Assignment: Write out the opening lines of the data word for word, up to and including the line with "140 listings cu", and leave every picture and every later line out.

Dataset entries
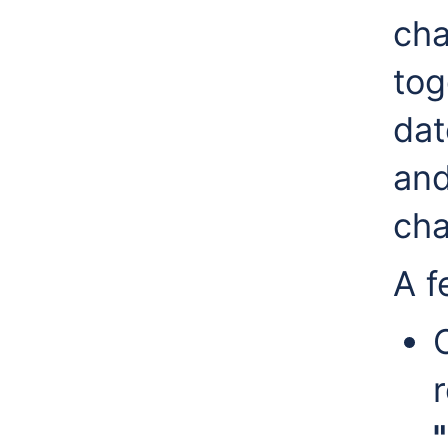
cha
to
dat
and
cha
A f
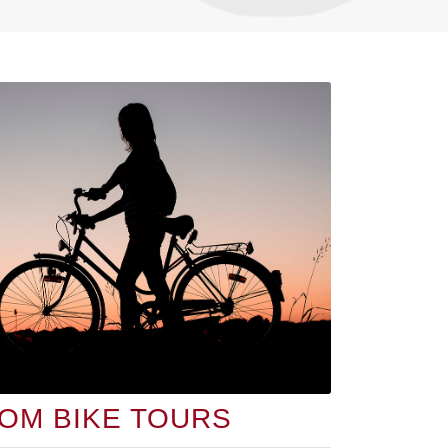
OM BIKE TOURS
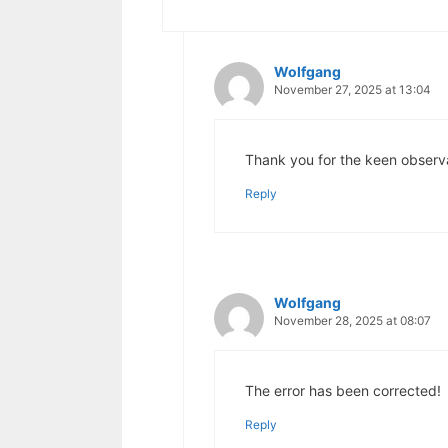
Wolfgang
November 27, 2025 at 13:04
Thank you for the keen observat
Reply
Wolfgang
November 28, 2025 at 08:07
The error has been corrected!
Reply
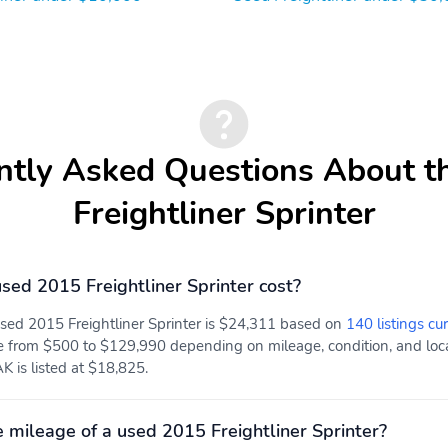
ntly Asked Questions About t
Freightliner Sprinter
ed 2015 Freightliner Sprinter cost?
used 2015 Freightliner Sprinter is $24,311 based on
140 listings cu
e from $500 to $129,990 depending on mileage, condition, and locat
K is listed at $18,825.
 mileage of a used 2015 Freightliner Sprinter?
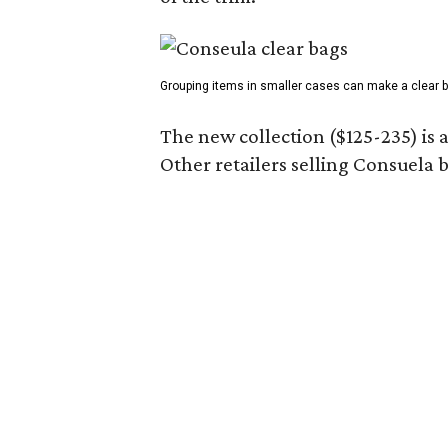
Grouping items in smaller cases can make a clear b
The new collection ($125-235) is 
Other retailers selling Consuela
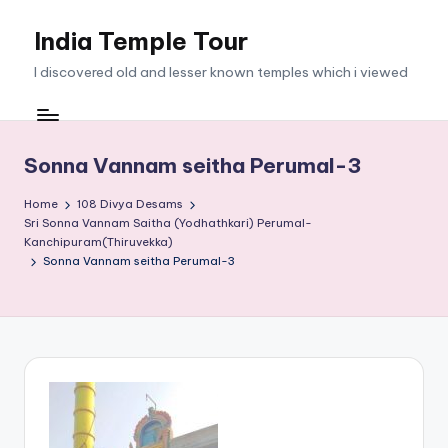
India Temple Tour
Skip
to
I discovered old and lesser known temples which i viewed
content
Sonna Vannam seitha Perumal-3
Home
108 Divya Desams
Sri Sonna Vannam Saitha (Yodhathkari) Perumal-
Kanchipuram(Thiruvekka)
Sonna Vannam seitha Perumal-3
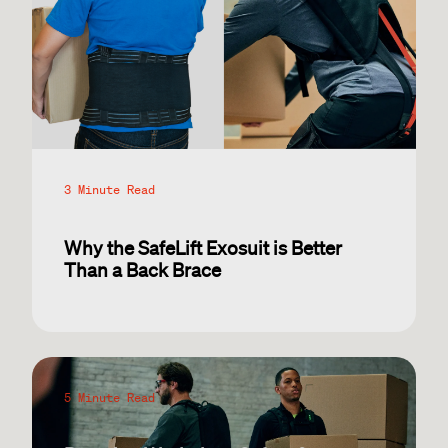
3 Minute Read
Why the SafeLift Exosuit is Better
Than a Back Brace
5 Minute Read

Expected output:
cha
to
dat
and
cha
A f
OM BIKE TOURS
Wolfgang
November 27, 2025 at 13:04
Thank you for the keen observat
Reply
Wolfgang
November 28, 2025 at 08:07
The error has been corrected!
Reply
ntly Asked Questions About t
Freightliner Sprinter
ed 2015 Freightliner Sprinter cost?
used 2015 Freightliner Sprinter is $24,311 based on
140 listings cu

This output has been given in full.